Blue Bird will discuss its first quarter 2022 results in a conference call at 4:30 PM ET today. Participants may listen to the audio portion of the conference call either through a live audio webcast on the Company's website or by telephone. The slide presentation and webcast can be accessed via the Investor Relations portion of Blue Bird's website at www.blue-bird.com.

Webcast participants should log on and register at least 15 minutes prior to the start time on the Investor Relations homepage of Blue Bird’s website at http://investors.blue-bird.com. Click the link in the events box on the Investor Relations landing page.

Participants desiring audio only should dial 1-877-407-0784 or 1-201-689-8560

A replay of the webcast will be available approximately two hours after the call concludes via the same link on Blue Bird’s website.

About Blue Bird Corporation

Blue Bird (NASDAQ: BLBD) is recognized as a technology leader and innovator of school buses since its founding in 1927. Our dedicated team members design, engineer and manufacture school buses with a singular focus on safety, reliability, and durability. Blue Bird buses carry the most precious cargo in the world – the majority of 25 million children twice a day – making us the most trusted brand in the industry. The company is the proven leader in low- and zero-emission school buses with more than 20,000 propane, natural gas, and electric powered buses in operation today. Blue Bird is transforming the student transportation industry through cleaner energy solutions. For more information on Blue Bird's complete product and service portfolio, visit www.blue-bird.com. For Blue Bird's line of emission-free electric buses, visit www.bluebirdelectricbus.com.

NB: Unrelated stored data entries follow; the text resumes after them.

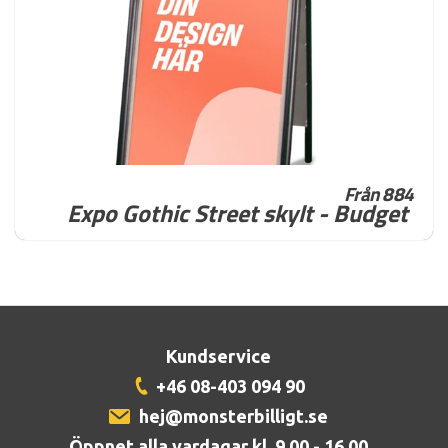
Från 884
Expo Gothic Street skylt - Budget
Kundservice
+46 08-403 094 90
hej@monsterbilligt.se
Öppnet alla vardagar kl. 9.00 - 16.00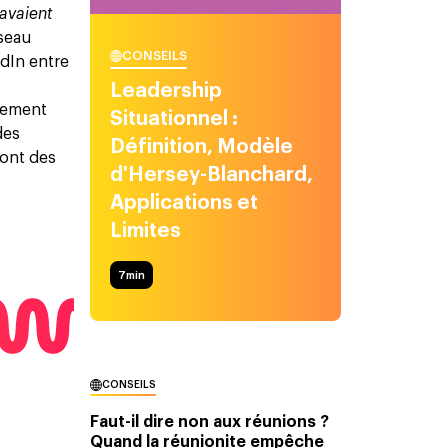
 avaient
seau
CONSEILS
edIn entre
Leadership
alement
Situationnel :
des
Définition, Modèle
sont des
d'Hersey-Blanchard,
Applications et
Limites
7
min
CONSEILS
Faut-il dire non aux réunions ?
Quand la réunionite empêche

Key Non-GAAP Financial Measures We Use to Evaluate Our Performance

This press release includes the following non-GAAP financial measures “Adjusted EBITDA,” "Adjusted EBITDA Margin," "Adjusted Net Income," "Adjusted Diluted Earnings per Share," “Free Cash Flow” and “Adjusted Free Cash Flow”. Adjusted EBITDA and Free Cash Flow are financial metrics that are utilized by management and the board of directors to determine (a) the annual cash bonus payouts, if any, to be made to certain members of management based upon the terms of the Company’s Management Incentive Plan, and (b) whether the performance criteria have been met for the vesting of certain equity awards granted annually to certain members of management based upon the terms of the Company’s Omnibus Equity Incentive Plan. Additionally, consolidated EBITDA, which is an adjusted EBITDA metric defined by our Amended Credit Agreement that could differ from Adjusted EBITDA discussed above as the adjustments to the calculations are not uniform, is used to determine the Company's ongoing compliance with several financial covenant requirements, including being utilized in the denominator of the calculation of the Total Net Leverage Ratio. Accordingly, management views these non-GAAP financial metrics as key for the above purposes and as a useful way to evaluate the performance of our operations as discussed further below.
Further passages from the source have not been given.